That’s why it was so confusing when he “went solo” in 2008. Oberst made two albums and an EP under his own name, and it wasn’t much of a leap to assume that the Bright Eyes moniker was dead. But no. Just to make things even more confusing, Oberst is back under his band name with a new album, The People’s Key. You’d be forgiven for wondering just what the difference is. If Oberst is behind this music too, why not release it under his own name? Or why not just keep Bright Eyes for everything?

All of that confusion slipped away, at least for me, after my first listen to The People’s Key. This is absolutely a Bright Eyes album, in a way the two Oberst albums weren’t. What separates them? Believe it or not, it’s pretension.

As Bright Eyes, Oberst was always a pretentious little scrapper. Fashioning himself a modern Bob Dylan, he composed poetry and sang (and sometimes screamed) it to Very Serious Music, meaning folksy strumming and contemplative production. Over time, he got better at writing this Very Serious Music, and his last few albums as Bright Eyes were pretty damn good. But they were still overwrought affairs concerned with Big Ideas and Big Themes, and most importantly, they were No Fun at All.

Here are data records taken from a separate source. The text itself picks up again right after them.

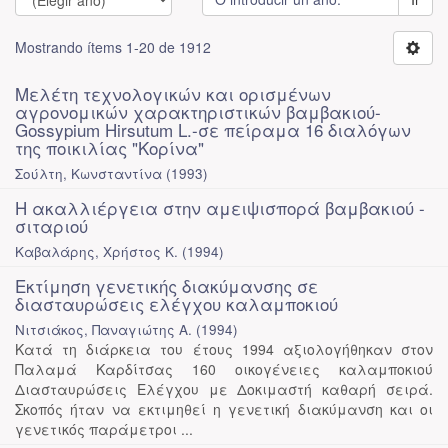
Mostrando ítems 1-20 de 1912
Μελέτη τεχνολογικών και ορισμένων
αγρονομικών χαρακτηριστικών βαμβακιού-
Gossypium Hirsutum L.-σε πείραμα 16 διαλόγων
της ποικιλίας "Κορίνα"
Σούλτη, Κωνσταντίνα
(
1993
)
Η ακαλλιέργεια στην αμειψισπορά βαμβακιού -
σιταριού
Καβαλάρης, Χρήστος Κ.
(
1994
)
Εκτίμηση γενετικής διακύμανσης σε
διασταυρώσεις ελέγχου καλαμποκιού
Νιτσιάκος, Παναγιώτης Α.
(
1994
)
Κατά τη διάρκεια του έτους 1994 αξιολογήθηκαν στον
Παλαμά Καρδίτσας 160 οικογένειες καλαμποκιού
Διασταυρώσεις Ελέγχου με Δοκιμαστή καθαρή σειρά.
Σκοπός ήταν να εκτιμηθεί η γενετική διακύμανση και οι
γενετικός παράμετροι ...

Nothing wrong with that, but the two albums he made under his own name were revelations. Loose and shambling and funny, they were like Bright Eyes taking a holiday. Despite its 70-minute length, Outer South is the most fun I’ve ever heard Conor Oberst have in a studio – he let members of his band, the Mystic Valley Band, sing their own songs, and let a few tunes spin out into rustic jams.

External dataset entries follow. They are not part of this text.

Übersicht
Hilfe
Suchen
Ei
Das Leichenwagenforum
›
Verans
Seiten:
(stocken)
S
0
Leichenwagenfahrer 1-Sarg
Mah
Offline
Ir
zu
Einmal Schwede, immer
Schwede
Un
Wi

The People’s Key is not that, at all. It is Very Serious Music. The album begins and ends with a rambling monologue about spirituality by Denny Brewer, singer of Refried Ice Cream. Every song is tightly arranged and produced – Oberst’s voice never appears without some kind of effect on it – and the whole thing is obviously meant as a statement, not just a rock record. I think it suffers for it, even though these are some of Oberst’s most accomplished songs.

Too bad they don’t really get to breathe. Take the sort-of title track, “A Machine Spiritual in the People’s Key.” (Now that’s a Bright Eyes song title.) Oberst’s voice is loaded with reverb, his acoustic guitar buried under piles of synths and noise, and his melodies trapped in a claustrophobic space. Which is a shame, because the melodies are nice. Same goes for many of these songs. Even though I like them, particularly the spry “Shell Games” and the thudding “Triple Spiral,” Oberst’s desire to make this record sound huge has made it sound suffocated.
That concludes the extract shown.